An evolution of its own
He was in his early 20s and it was the mid-sixties when he moved to the Vineyard, and began to work seriously on his own folk-art style. There was an added benefit: He found he could sell his work here. (“I used to get these boards off the beach and paint these fish on them and sell them …”) Since then, Mr. Kent has continued to explore animals, humans, and that pastoral scenery in his own distinctive mixed reality-fantasy style. For the past half-century, he has evolved within that, painting on different media — not just on canvas but on wooden bowls, oars, antique ironing boards, and found objects that often have a folk history of their own. “For me it’s one slow-moving train.
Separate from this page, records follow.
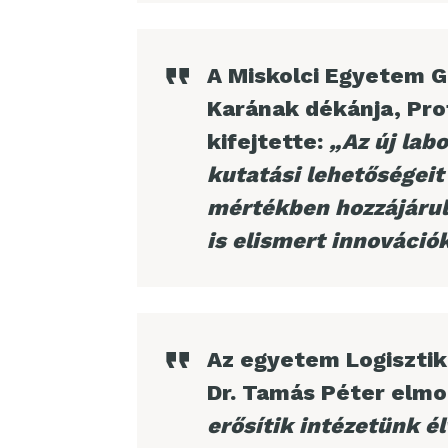
A Miskolci Egyetem G
Karának dékánja, Prof
kifejtette:
„Az új lab
kutatási lehetőségeit
mértékben hozzájárul
is elismert innovációk
Az egyetem Logisztika
Dr. Tamás Péter elm
erősítik intézetünk él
It evolves on its own,” he maintains.

Until one day in the summer of 2012, when that slow-moving train changed to a space vehicle, and the deliberate evolution changed to a quantum leap.

Mr. Kent had gone to listen to a “teaching” at the Bodhi Path Buddhist Center in West Tisbury. Afterward there was an exploration of ideas with the teacher (and Bodhi Path founder), Shamar Rinpoche. Mr. Kent recalls, “Rinpoche was talking, and the talk got to life after death. There was a complicated set of questions and answers. One question was, ‘Well, if I’m in an accident and I’m all torn up, how is my mind going to survive?’ And Shamar Rinpoche said, ‘The mind is not an organ; it’s not like your heart or your knee. It’s thought.’ And somebody asked, ‘What does it look like?’ And he responded, ‘Nobody knows.’ And that’s what piqued me right there. I immediately could see something going through space when he said that. Right away. That’s where the mind series came from.”

"Cheetah" oil on panel 21 x 24.5 inches

“Cheetah” oil on panel 21 x 24.5 inches

Mr. Kent took the leap three years ago, leaving his past work rooted in known objects and places and instead trying to depict on canvas that most elusive of subjects, our minds. He started with more tentative images, almost without form — sprays of white light tinged with color. His work has evolved rapidly. The “mind” pieces have developed distinct forms, and now a powerful force of shape and color. They are commanding pieces, even more so when placed next to Mr. Kent’s folk art with all of its antique simplicity.

The entire series does give the impression of a vibrant and in some cases traveling mind. As I looked I wanted to ask, “Where are you going with this? Where are you taking us?” We can only hope for the answer on future canvases. In a preview of what might happen next, in a corner of his studio a stream of black horses painted in a primitive style gallop through a Mind Travel canvas. The combined theme is no longer a complete surprise. Perhaps the new task for Mr. Kent is to integrate his past with his future. Another journey. His evolution continues.

Niki Patton is a writer who has been active in the Island’s music, theater, video, and writing communities for two decades, both as a performer and a supporter. She lives in West Tisbury.